A North-East person's experience of Delhi
- By: Wornichui L Shimray -
I was staying at Indira Gandhi Delhi Technical University Hostel, Kashmere Gate in Delhi for two years. It is one of the most male-dominated areas.
Kashmere Gate is famous for its automobile markets and travellers. Towards the right side of our university was the Interstate Bus terminal (ISBT) and towards the left, Bara Bazaar.
Walking alone during evenings in the lane connecting Kashmere Gate metro station to the University campus was very unusual. It filled me with an eerie and persistent feeling of being unsafe.
The lane was male-dominated. The shop owners, the coolies, rickshaw drivers and the busy crowds walking in the streets were all men. I had to go to Bara Bazaar to buy vegetables and stationery.
I dressed decently. I was fully covered but people never missed staring at me. It was uncomfortable. I felt offended but had no courage to fight back. How do I lodge a complaint of voyeurism, stalking and staring in a public place when the entire crowd is staring at me? How can I blame one single perpetrator? I have been called many derogatory names; but I cannot drag any one person to the police station for calling me ‘Chinky’ or ‘China’.

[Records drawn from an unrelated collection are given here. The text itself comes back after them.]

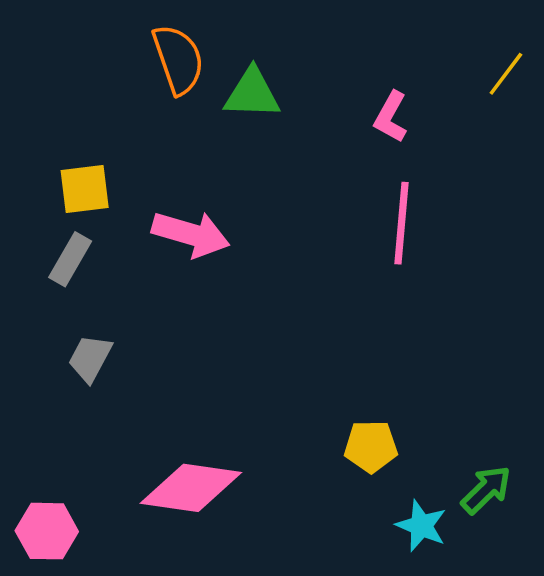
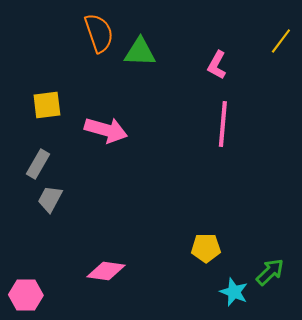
gray rectangle: (70, 259) -> (38, 164), moved
pink diamond: (191, 488) -> (106, 271), size x0.7

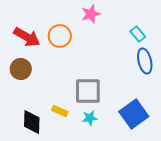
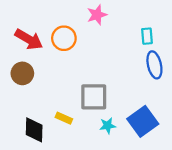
cyan rectangle: (138, 34) -> (147, 36), turned 35
cyan star: (90, 118) -> (108, 126), moved

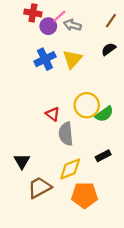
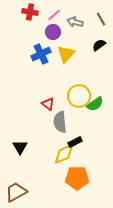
brown line: (111, 21) -> (101, 19), turned -64
gray arrow: (72, 25) -> (75, 22), moved
purple circle: (48, 26) -> (53, 32), moved
black rectangle: (103, 156) -> (75, 142), moved
brown trapezoid: (39, 188) -> (16, 192), moved

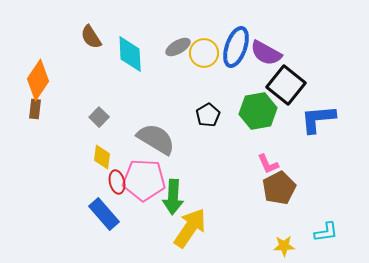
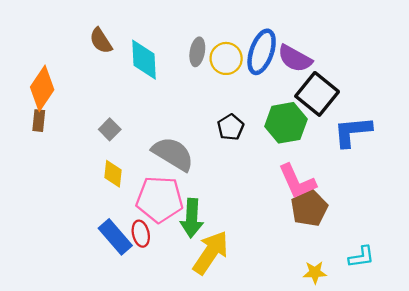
gray ellipse: (178, 47) -> (197, 52), turned -50
pink L-shape: (268, 164) -> (297, 182), size x1.6
red ellipse: (117, 182) -> (141, 234), moved

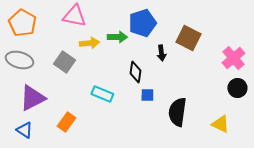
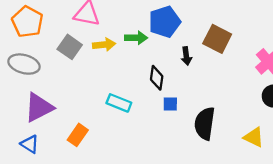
gray square: (64, 62) -> (70, 47), moved

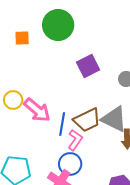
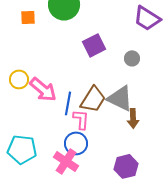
brown trapezoid: (87, 120) -> (93, 99), turned -32
pink L-shape: (75, 140) -> (81, 119), turned -30

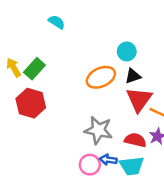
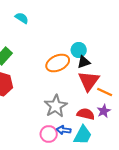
cyan circle: (127, 51) -> (79, 50), moved
gray star: (98, 130) -> (56, 106), turned 30
cyan trapezoid: (132, 166) -> (83, 135), turned -55

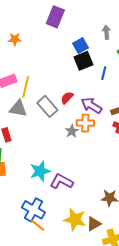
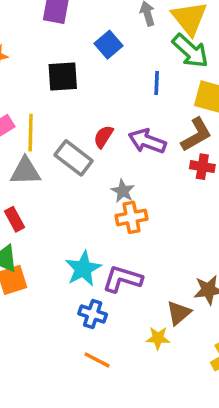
black square: (83, 61) -> (63, 77), moved, turned 30
orange cross: (85, 123) -> (132, 217), moved
blue cross: (33, 210) -> (93, 314), moved, size x0.7
yellow star: (75, 220) -> (158, 338), size x0.6
brown triangle: (94, 224) -> (179, 313), moved

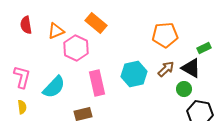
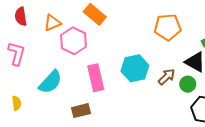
brown arrow: (166, 69) -> (167, 77), moved
pink L-shape: (22, 77) -> (17, 53), moved

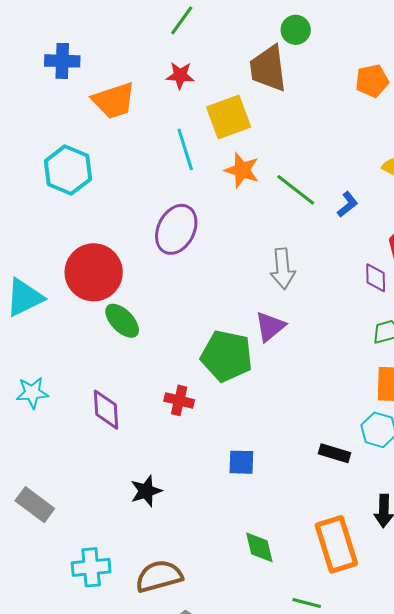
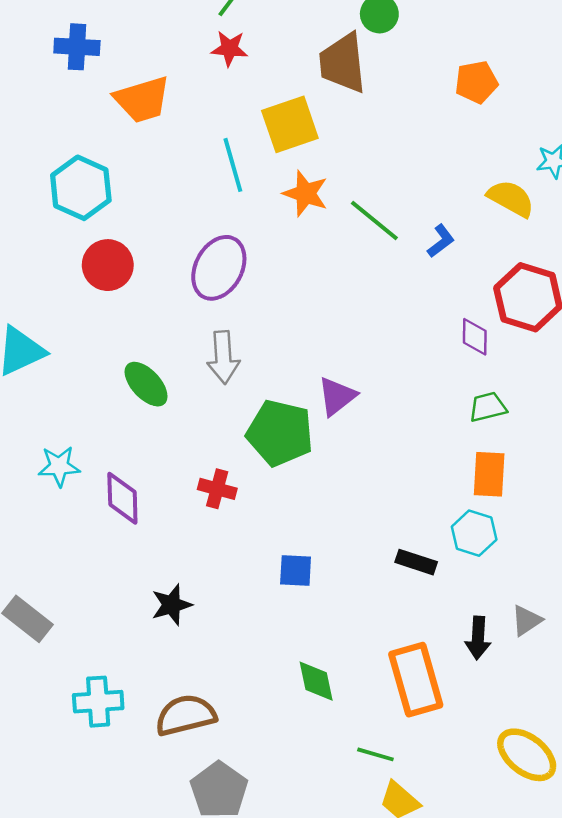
red star: (180, 75) -> (229, 48), moved
gray arrow: (283, 269) -> (223, 357), moved
red circle: (94, 272) -> (108, 265), moved, size x0.7
cyan star: (32, 393) -> (59, 466), moved

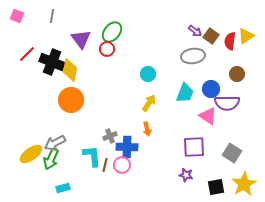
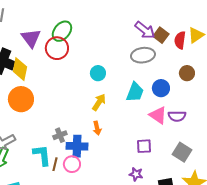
purple arrow: (195, 31) -> (145, 30), size x1.5
red circle: (107, 49) -> (57, 48), size x1.5
purple semicircle: (227, 103) -> (177, 116), moved, size x0.7
purple square: (194, 147) -> (144, 146), size x0.7

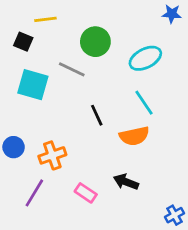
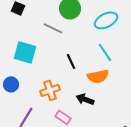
cyan square: (33, 85) -> (25, 52), moved
orange cross: (52, 155) -> (50, 90), moved
black arrow: (126, 182) -> (85, 99), moved

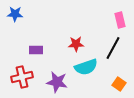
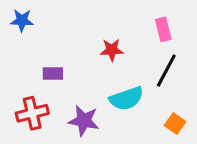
pink rectangle: (120, 20) -> (163, 29), moved
red star: (76, 44) -> (112, 50), moved

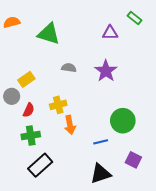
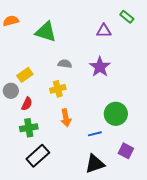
yellow cross: (58, 105) -> (58, 89), moved

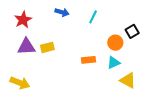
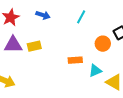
blue arrow: (62, 12) -> (43, 15), moved
cyan triangle: (114, 63) -> (95, 71), moved

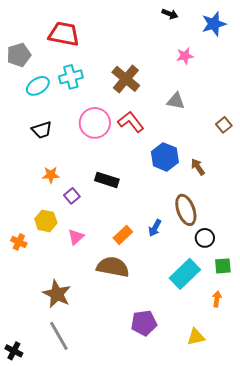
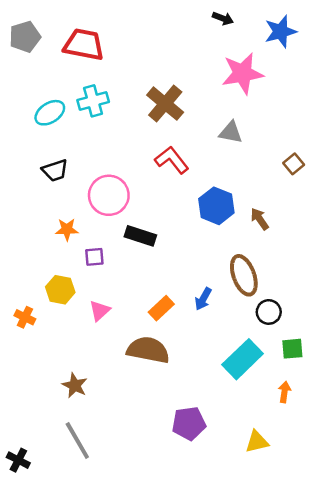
gray pentagon: (19, 55) -> (25, 37), moved
pink star: (185, 56) -> (243, 73), size x1.8
pink circle: (95, 123) -> (109, 195), moved
purple square: (72, 196) -> (94, 257), turned 35
brown star: (57, 294) -> (75, 385), size x0.7

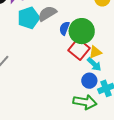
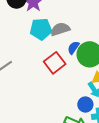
red square: (79, 49) -> (55, 63), moved

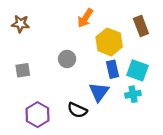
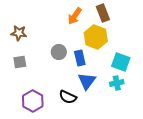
brown star: (20, 24) -> (19, 33), moved
brown rectangle: (141, 26) -> (103, 13), moved
blue rectangle: (113, 69) -> (80, 58), moved

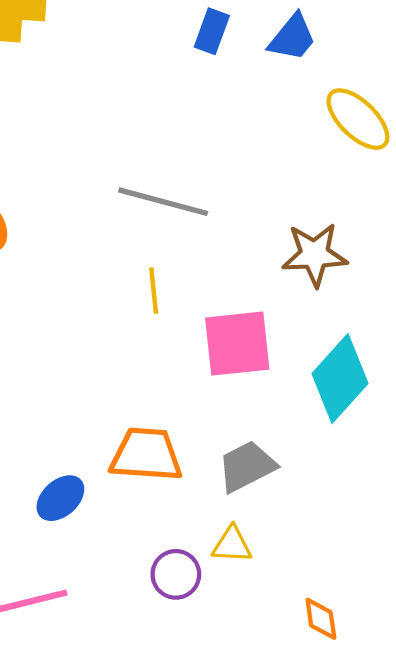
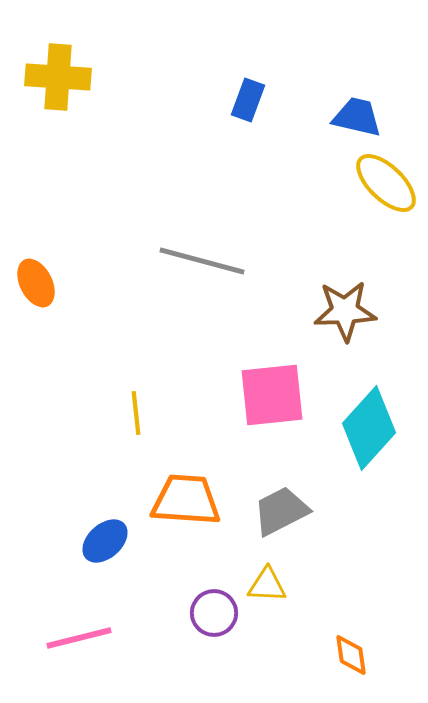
blue trapezoid: (292, 38) -> (357, 117), moved, turned -116
yellow line: (154, 291) -> (136, 413), moved

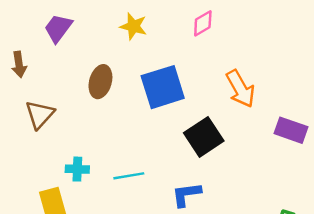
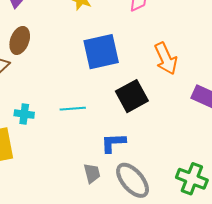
brown ellipse: (100, 82) -> (20, 40), moved
cyan line: (129, 176) -> (73, 109), moved

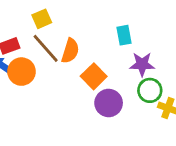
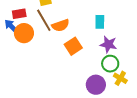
orange semicircle: (70, 51) -> (61, 25), turned 42
purple circle: (109, 103) -> (96, 85), moved

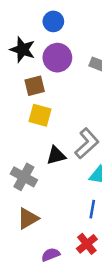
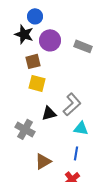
blue circle: (53, 21) -> (35, 16), moved
brown triangle: (28, 218) -> (43, 161), moved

Delhi is one of the most aggressive cities in India. It is a place where no can escape from the peculiar nature of assumption and misjudgement by the local people.
It wasn’t long before I learned that North-Eastern people are more vulnerable to violence because of their physical appearance. This vulnerability is invisible. It is difficult to prove and difficult to express.
The feeling of being watched by a stranger or treated as an outsider because of distinct physical features, being stalked and being called humiliating names, the fear for safety after sundown, when walking to my hostel campus- many from the North-East region face similar issues. But, they barely recognize their experience as wrong done to them. They are unable to express themselves. This will only happen when someone shows them they have been victims of gender and racial discrimination. Even if they do, there is really no way to bring change until the issue remains invisible. Unnameable. Unlocatable.